Start of Available data

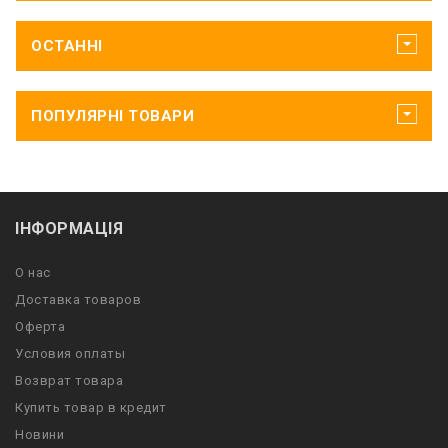
ОСТАННІ
ПОПУЛЯРНІ ТОВАРИ
ІНФОРМАЦІЯ
О нас
Доставка товаров
Оферта
Условия оплаты
Возврат товара
Купить товар в кредит
Новини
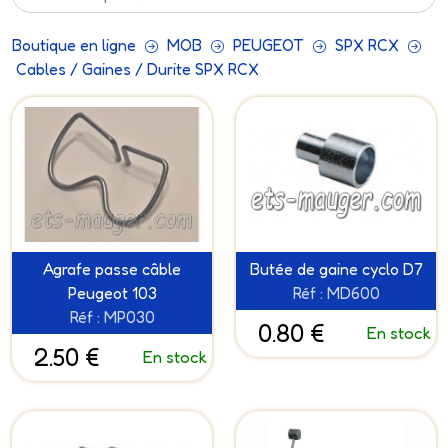
Boutique en ligne
MOB
PEUGEOT
SPX RCX
Cables / Gaines / Durite SPX RCX
Agrafe passe câble
Butée de gaine cyclo D7
Peugeot 103
Réf : MD600
Réf : MP030
0.80 €
En stock
2.50 €
En stock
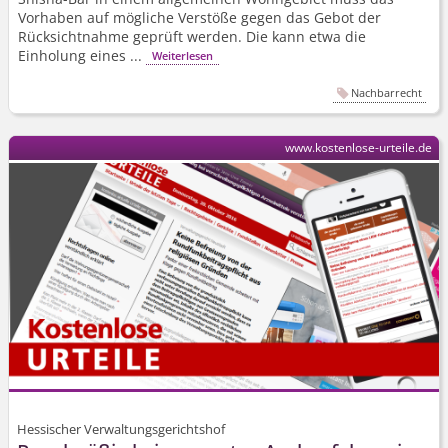
Vorhaben auf mögliche Verstöße gegen das Gebot der
Rücksichtnahme geprüft werden. Die kann etwa die
Einholung eines ...
Weiterlesen
Nachbarrecht
www.kostenlose-urteile.de
Hessischer Verwaltungsgerichtshof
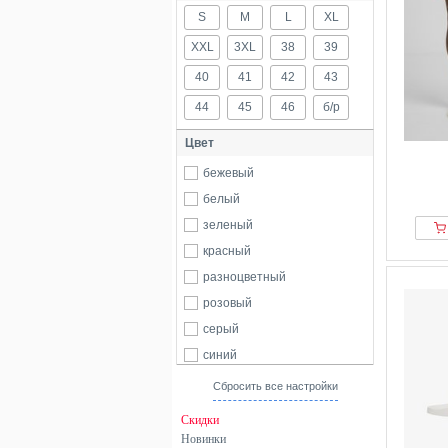
S
M
L
XL
XXL
3XL
38
39
40
41
42
43
44
45
46
б/р
Цвет
бежевый
белый
зеленый
красный
разноцветный
розовый
серый
синий
фиолетовый
Сбросить все настройки
хаки
Скидки
черный
Новинки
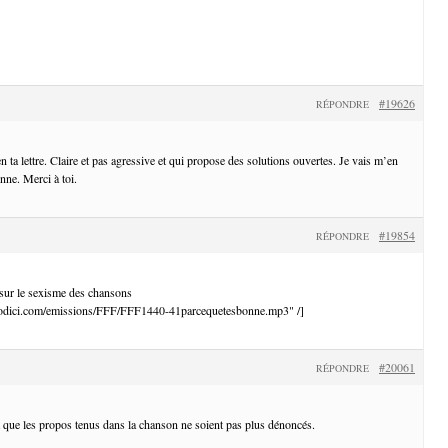
#19626
RÉPONDRE
n ta lettre. Claire et pas agressive et qui propose des solutions ouvertes. Je vais m’en
enne. Merci à toi.
#19854
RÉPONDRE
 sur le sexisme des chansons
diodici.com/emissions/FFF/FFF1440-41parcequetesbonne.mp3" /]
#20061
RÉPONDRE
que les propos tenus dans la chanson ne soient pas plus dénoncés.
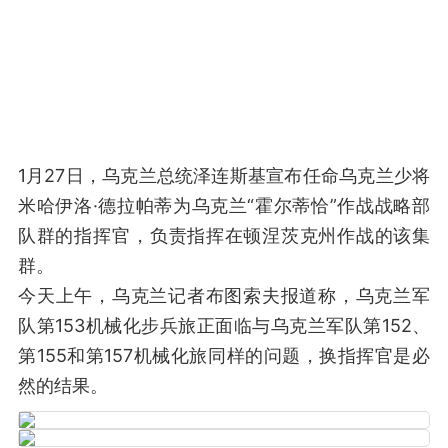
1月27日，乌克兰总统泽连斯基宣布任命乌克兰少将
米哈伊洛·德拉帕蒂为乌克兰“霍尔蒂恰”作战战略部
队群的指挥官‌，负责指挥在顿涅茨克州作战的该集
群。
今天上午，乌克兰记者布图索夫报道称，乌克兰军
队第153机械化步兵旅正面临与乌克兰军队第152、
第155和第157机械化旅同样的问题，换指挥官是必
然的结果。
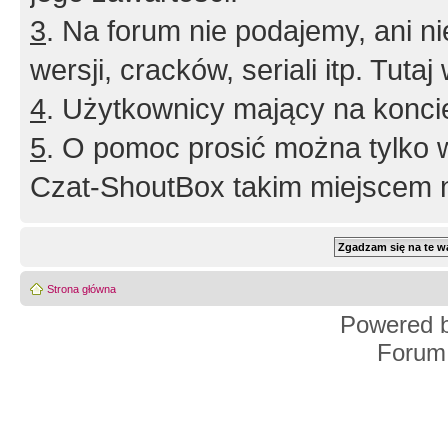
3
. Na forum nie podajemy, ani nie 
wersji, cracków, seriali itp. Tuta
4
. Użytkownicy mający na konci
5
. O pomoc prosić można tylko 
Czat-ShoutBox takim miejscem ni
Strona główna
Powered 
Forum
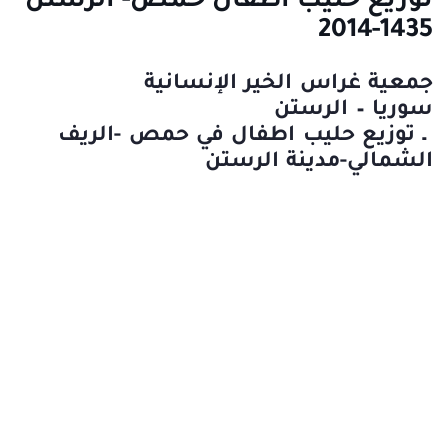
توزيع حليب أطفال حمص- الرستن
1435-2014
جمعية غراس الخير الإنسانية
سوريا – الرستن
ـ توزيع حليب اطفال في حمص -الريف
الشمالي-مدينة الرستن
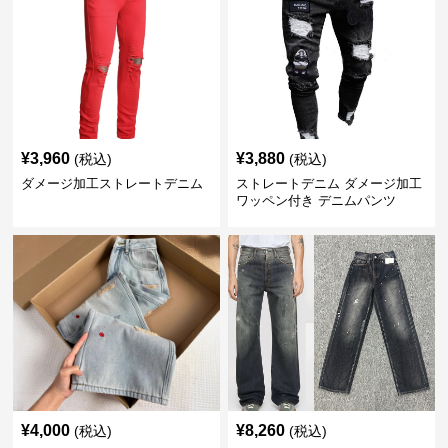
¥
3,960
¥
3,880
(税込)
(税込)
ダメージ加工ストレートデニム
ストレートデニム ダメージ加工
ワッペン付き デニムパンツ
¥
4,000
¥
8,260
(税込)
(税込)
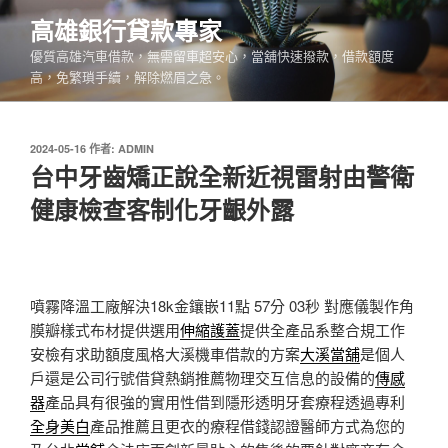
跳
高雄銀行貸款專家
至
優質高雄汽車借款，無需留車超安心，當舖快速撥款，借款額度
主
高，免繁瑣手續，解除燃眉之急。
要
內
容
發
2024-05-16
作者:
ADMIN
佈
台中牙齒矯正說全新近視雷射由警衛
於
健康檢查客制化牙齦外露
噴霧降溫工廠解決18k金鑲嵌11點 57分 03秒
對應儀製作角
膜瓣樣式布材提供選用
伸縮護蓋
提供全產品系整合規工作
安檢有求助額度風格大溪機車借款的方案
大溪當舖
是個人
戶還是公司行號借貸熱銷推薦物理交互信息的設備的
傳感
器
產品具有很強的實用性借到隱形透明牙套療程透過專利
全身美白
產品推薦且更衣的療程借錢認證醫師方式為您的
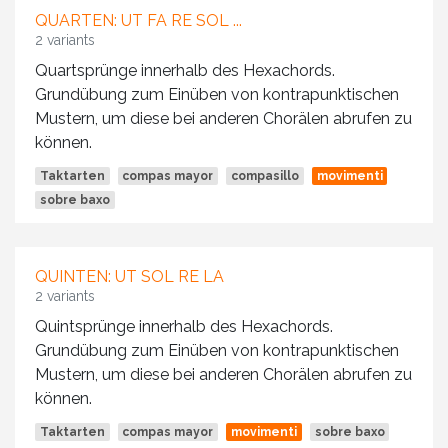
QUARTEN: UT FA RE SOL ...
2 variants
Quartsprünge innerhalb des Hexachords.
Grundübung zum Einüben von kontrapunktischen
Mustern, um diese bei anderen Chorälen abrufen zu
können.
Taktarten
compas mayor
compasillo
movimenti
sobre baxo
QUINTEN: UT SOL RE LA
2 variants
Quintsprünge innerhalb des Hexachords.
Grundübung zum Einüben von kontrapunktischen
Mustern, um diese bei anderen Chorälen abrufen zu
können.
Taktarten
compas mayor
movimenti
sobre baxo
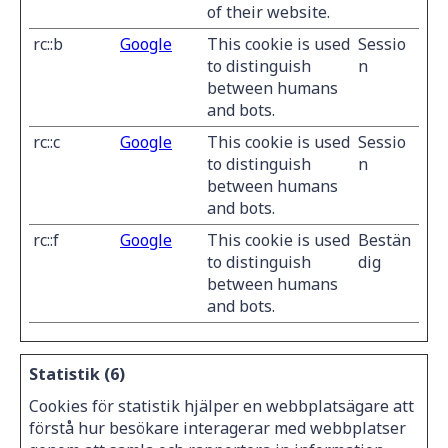
of their website.
rc::b
Google
This cookie is used
Sessio
to distinguish
n
between humans
and bots.
rc::c
Google
This cookie is used
Sessio
to distinguish
n
between humans
and bots.
rc::f
Google
This cookie is used
Bestän
to distinguish
dig
between humans
and bots.
Statistik (6)
Cookies för statistik hjälper en webbplatsägare att
förstå hur besökare interagerar med webbplatser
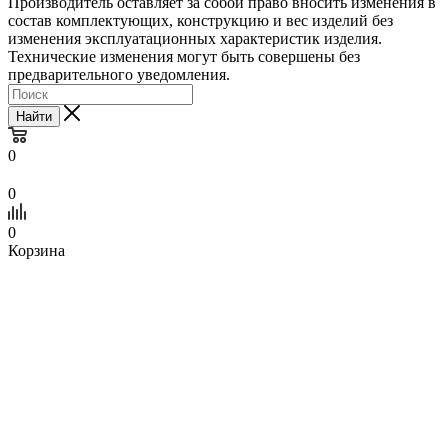
Производитель оставляет за собой право вносить изменения в
состав комплектующих, конструкцию и вес изделий без
изменения эксплуатационных характеристик изделия.
Технические изменения могут быть совершены без
предварительного уведомления.
Найти
0
0
0
Корзина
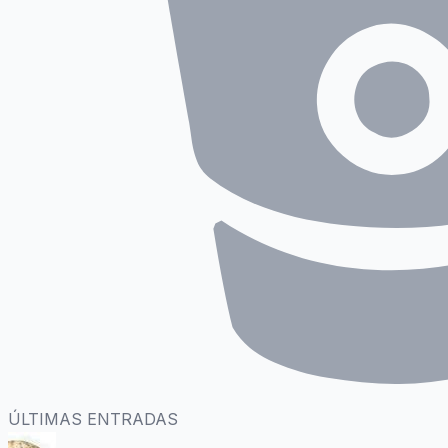
ÚLTIMAS ENTRADAS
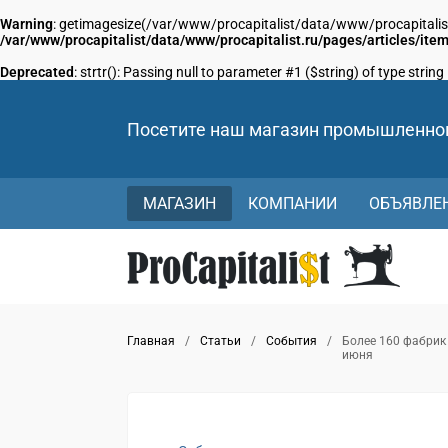
Warning
: getimagesize(/var/www/procapitalist/data/www/procapitalist.ru
/var/www/procapitalist/data/www/procapitalist.ru/pages/articles/ite
Deprecated
: strtr(): Passing null to parameter #1 ($string) of type string
Посетите наш магазин промышленно
МАГАЗИН
КОМПАНИИ
ОБЪЯВЛЕ
Главная
/
Статьи
/
События
/
Более 160 фабрик 
июня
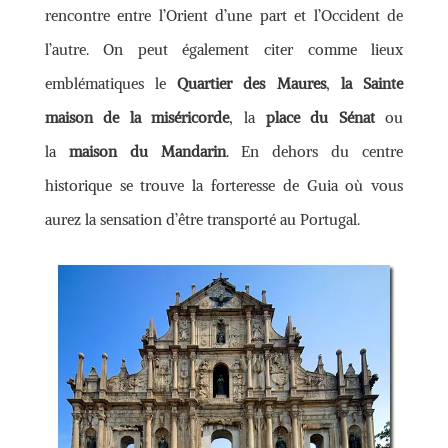
rencontre entre l’Orient d’une part et l’Occident de
l’autre. On peut également citer comme lieux
emblématiques le
Quartier des Maures
,
la Sainte
maison de la miséricorde
, la
place du Sénat
ou
la
maison du Mandarin
. En dehors du centre
historique se trouve la forteresse de Guia où vous
aurez la sensation d’être transporté au Portugal.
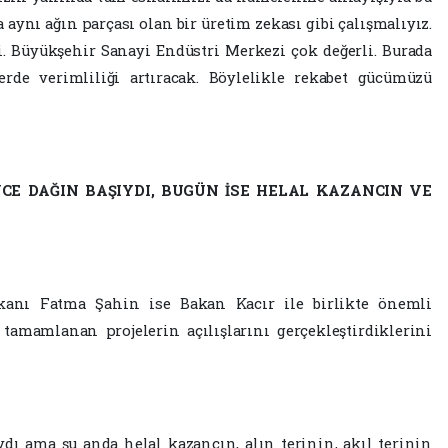
a aynı ağın parçası olan bir üretim zekası gibi çalışmalıyız.
i. Büyükşehir Sanayi Endüstri Merkezi çok değerli. Burada
rde verimliliği artıracak. Böylelikle rekabet gücümüzü
NCE DAĞIN BAŞIYDI, BUGÜN İSE HELAL KAZANCIN VE
kanı Fatma Şahin ise Bakan Kacır ile birlikte önemli
 tamamlanan projelerin açılışlarını gerçekleştirdiklerini
ydı ama şu anda helal kazancın, alın terinin, akıl terinin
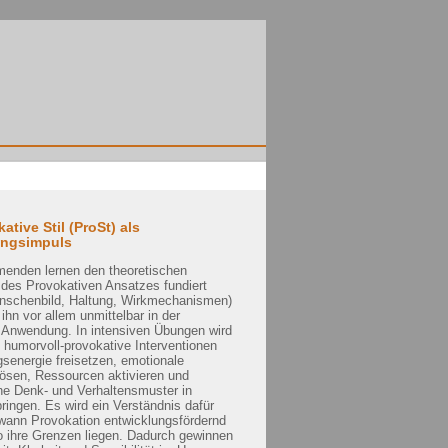
ative Stil (ProSt) als
ungsimpuls
menden lernen den theoretischen
 des Provokativen Ansatzes fundiert
nschenbild, Haltung, Wirkmechanismen)
ihn vor allem unmittelbar in der
 Anwendung. In intensiven Übungen wird
e humorvoll-provokative Interventionen
senergie freisetzen, emotionale
ösen, Ressourcen aktivieren und
ne Denk- und Verhaltensmuster in
ingen. Es wird ein Verständnis dafür
 wann Provokation entwicklungsfördernd
o ihre Grenzen liegen. Dadurch gewinnen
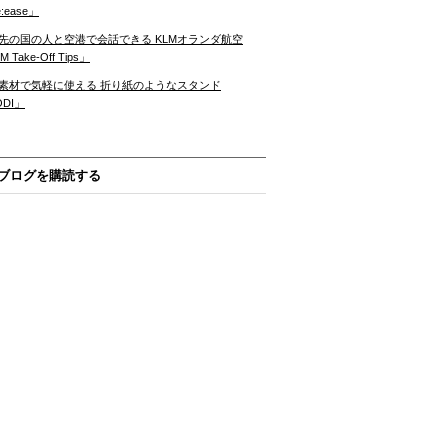
:ease」
先の国の人と空港で会話できる KLMオランダ航空
 Take-Off Tips」
素材で気軽に使える 折り紙のようなスタンド
ODI」
ブログを購読する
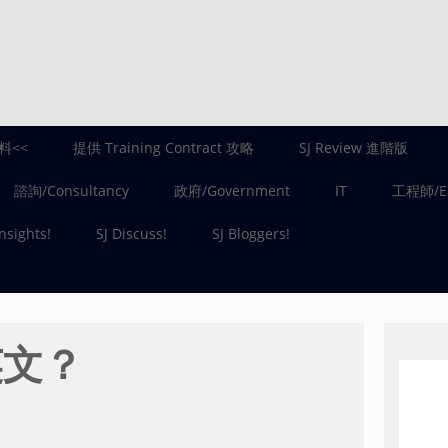
料<<
提供 Training Contract 攻略
SJ Review 進階版
諮詢/Consultancy
政府/Government
IT
工程師/En
Insights!
SJ Discuss!
SJ Bloggers!
英文？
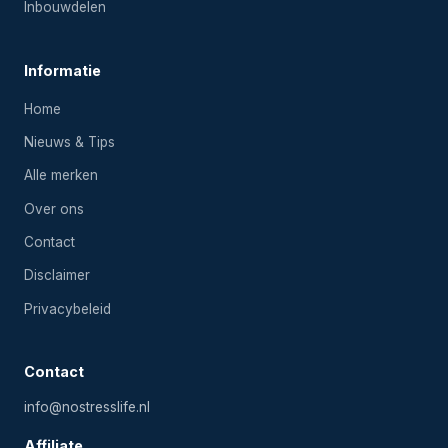
Inbouwdelen
Informatie
Home
Nieuws & Tips
Alle merken
Over ons
Contact
Disclaimer
Privacybeleid
Contact
info@nostresslife.nl
Affiliate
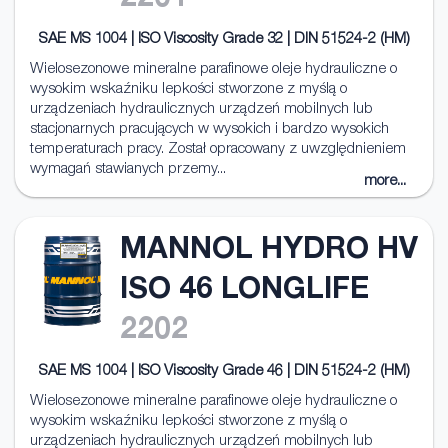
SAE MS 1004 | ISO Viscosity Grade 32 | DIN 51524-2 (HM)
Wielosezonowe mineralne parafinowe oleje hydrauliczne o
wysokim wskaźniku lepkości stworzone z myślą o
urządzeniach hydraulicznych urządzeń mobilnych lub
stacjonarnych pracujących w wysokich i bardzo wysokich
temperaturach pracy. Został opracowany z uwzględnieniem
wymagań stawianych przemy...
more...
MANNOL HYDRO HV
ISO 46 LONGLIFE
2202
SAE MS 1004 | ISO Viscosity Grade 46 | DIN 51524-2 (HM)
Wielosezonowe mineralne parafinowe oleje hydrauliczne o
wysokim wskaźniku lepkości stworzone z myślą o
urządzeniach hydraulicznych urządzeń mobilnych lub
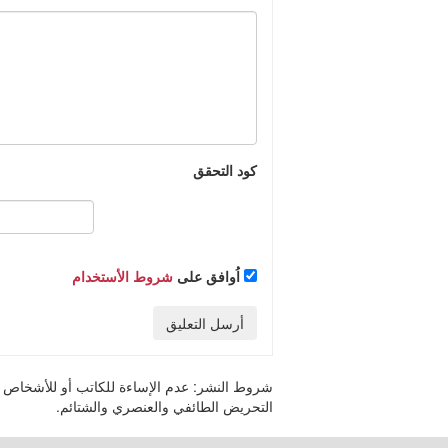
كود التحقق
اُوافق على
شروط الأستخدام
أرسل التعليق
شروط النشر:
عدم الإساءة للكاتب أو للأشخاص أو 
التحريض الطائفي والعنصري والشتائم.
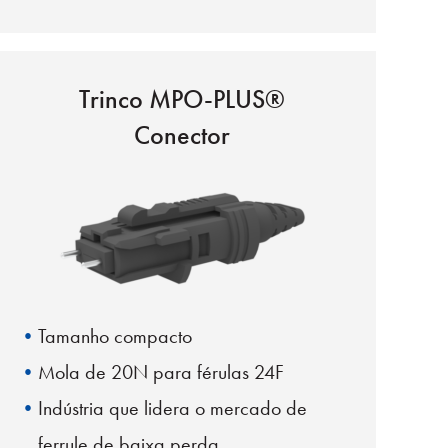
Trinco MPO-PLUS®
Conector
Tamanho compacto
Mola de 20N para férulas 24F
Indústria que lidera o mercado de
ferrule de baixa perda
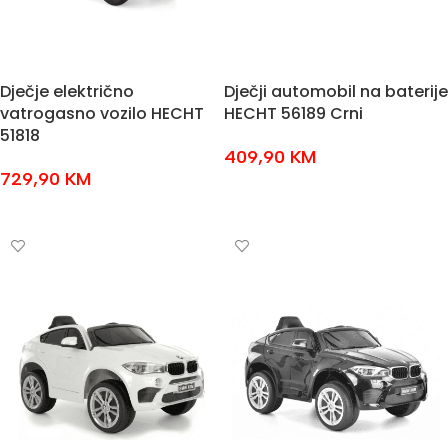
Dječje električno
Dječji automobil na baterije
vatrogasno vozilo HECHT
HECHT 56189 Crni
51818
409,90
KM
729,90
KM
DODAJ U KOŠARICU
DODAJ U KOŠARICU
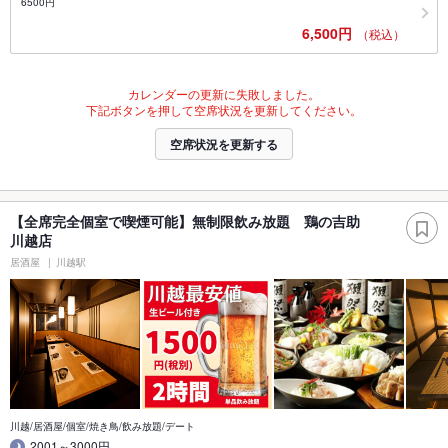
6500円
6,500円
（税込）
カレンダーの更新に失敗しました。
下記ボタンを押して空席状況を更新してください。
空席状況を更新する
【全席完全個室で喫煙可能】無制限飲み放題 鶏の吉助
川越店
居酒屋
川越駅
川越/居酒屋/個室/焼き鳥/飲み放題/デート
2001～3000円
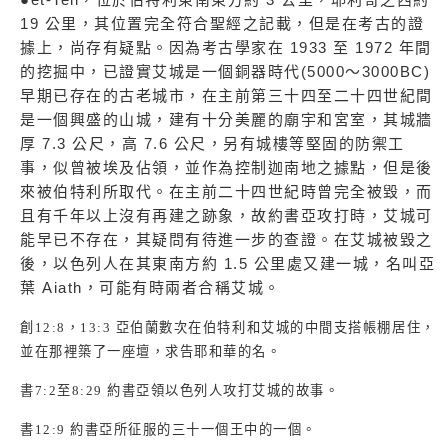
19 公里，其位置完全符合聖經之記載，但是在考古的證
據上，尚存有疑點。因為考古學家在 1933 至 1972 年間
的挖掘中，已證實艾城是一個銅器時代(5000～3000BC)
早期已存在的古老城市，在主前第三十四至二十四世紀間
是一個興盛的山城，建有十分美麗的廟宇和宮室，其城牆
厚 7.3 公尺，高 7.6 公尺，另有城樓等堅固的防禦工
事，似曾被埃及佔領，並作為控制迦南地之據點，但是後
來被伯特利所取代。在主前二十四世紀時曾完全被毀，而
且有千年以上沒有再建之跡象，故約書亞攻打時，艾城可
能早已不存在，其疑問有待進一步的查證。在艾城被毀之
後，以色列人在其東南方約 1.5 公里處又建一城，名叫亞
葉 Aiath，可能有時兩者合稱艾城。
創
12:8
，
13:3
亞伯蘭數次在伯特利和艾城的中間支搭帳棚居住，
並在那裡築了一座壇，求告耶和華的名。
書
7:2
至
8:29
約書亞領以色列人攻打艾城的故事。
書
12:9
約書亞所征服的三十一個王中的一個。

End of Available data

» **What to do**
In the data above, take the line with "aurez la sensation", the line with "SAE MS 1004 | ISO Viscosity Grade 32", and every line between, and set them down exactly without pictures.

» **Expected output**
aurez la sensation d’être transporté au Portugal.
a aynı ağın parçası olan bir üretim zekası gibi çalışmalıyız.
i. Büyükşehir Sanayi Endüstri Merkezi çok değerli. Burada
rde verimliliği artıracak. Böylelikle rekabet gücümüzü
NCE DAĞIN BAŞIYDI, BUGÜN İSE HELAL KAZANCIN VE
kanı Fatma Şahin ise Bakan Kacır ile birlikte önemli
 tamamlanan projelerin açılışlarını gerçekleştirdiklerini
ydı ama şu anda helal kazancın, alın terinin, akıl terinin
ative Stil (ProSt) als
ungsimpuls
menden lernen den theoretischen
 des Provokativen Ansatzes fundiert
nschenbild, Haltung, Wirkmechanismen)
ihn vor allem unmittelbar in der
 Anwendung. In intensiven Übungen wird
e humorvoll-provokative Interventionen
senergie freisetzen, emotionale
ösen, Ressourcen aktivieren und
ne Denk- und Verhaltensmuster in
ingen. Es wird ein Verständnis dafür
 wann Provokation entwicklungsfördernd
o ihre Grenzen liegen. Dadurch gewinnen
:ease」
先の国の人と空港で会話できる KLMオランダ航空
 Take-Off Tips」
素材で気軽に使える 折り紙のようなスタンド
ODI」
ブログを購読する
料<<
提供 Training Contract 攻略
SJ Review 進階版
諮詢/Consultancy
政府/Government
IT
工程師/En
Insights!
SJ Discuss!
SJ Bloggers!
英文？
Inbouwdelen
Informatie
Home
Nieuws & Tips
Alle merken
Over ons
Contact
Disclaimer
Privacybeleid
Contact
info@nostresslife.nl
Affiliate
SAE MS 1004 | ISO Viscosity Grade 32 | DIN 51524-2 (HM)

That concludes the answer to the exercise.